▸ **TASK TO COMPLETE**:
Report each line of the entries that includes "manque" by copying it.

[Page images and extracted text]
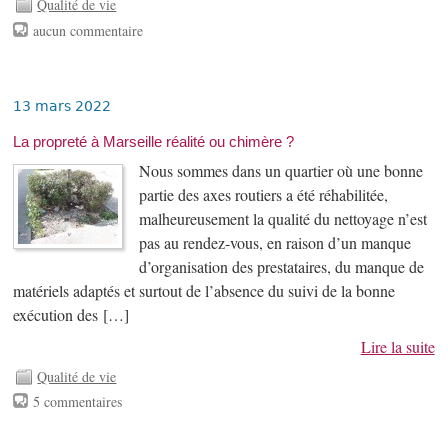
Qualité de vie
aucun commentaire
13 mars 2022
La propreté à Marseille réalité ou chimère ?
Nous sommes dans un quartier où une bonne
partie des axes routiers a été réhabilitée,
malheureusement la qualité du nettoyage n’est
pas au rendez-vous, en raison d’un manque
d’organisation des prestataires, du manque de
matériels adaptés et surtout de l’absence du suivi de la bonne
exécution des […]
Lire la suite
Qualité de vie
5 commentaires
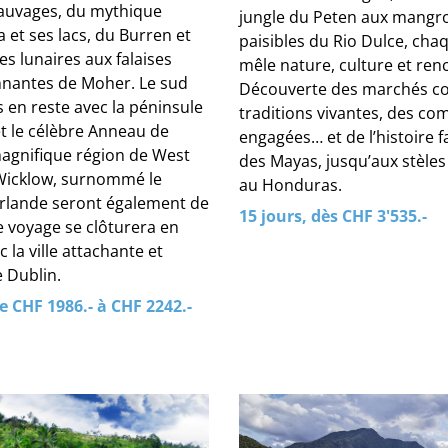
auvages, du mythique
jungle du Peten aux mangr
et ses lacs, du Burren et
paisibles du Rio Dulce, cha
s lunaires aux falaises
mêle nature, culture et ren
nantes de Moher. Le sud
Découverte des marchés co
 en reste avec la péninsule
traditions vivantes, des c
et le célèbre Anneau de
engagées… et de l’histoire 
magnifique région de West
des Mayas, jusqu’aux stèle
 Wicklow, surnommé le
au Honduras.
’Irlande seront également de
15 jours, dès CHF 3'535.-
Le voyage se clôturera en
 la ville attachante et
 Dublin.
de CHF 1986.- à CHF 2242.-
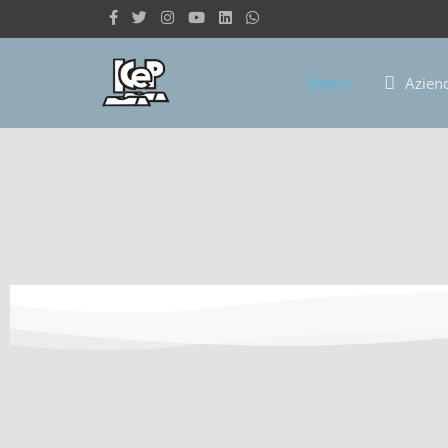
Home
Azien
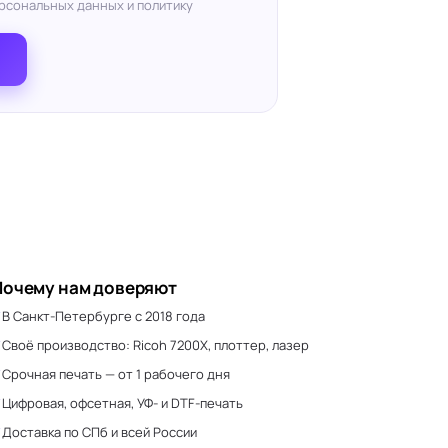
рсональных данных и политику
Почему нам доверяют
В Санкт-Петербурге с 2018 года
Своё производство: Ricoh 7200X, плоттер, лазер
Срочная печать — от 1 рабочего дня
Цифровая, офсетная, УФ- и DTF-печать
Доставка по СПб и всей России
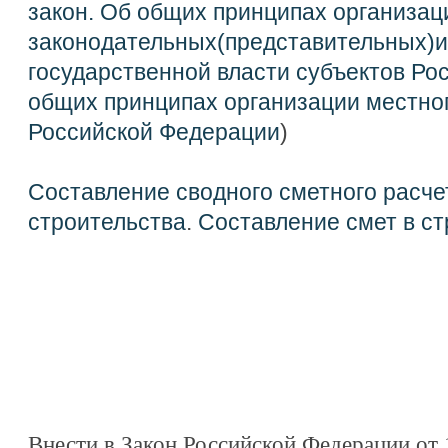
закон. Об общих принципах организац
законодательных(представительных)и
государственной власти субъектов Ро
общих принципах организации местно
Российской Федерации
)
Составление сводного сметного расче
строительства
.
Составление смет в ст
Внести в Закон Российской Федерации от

▸ **RESPONSE FOR THIS EXERCISE**:
pas au rendez-vous, en raison d’un manque
d’organisation des prestataires, du manque de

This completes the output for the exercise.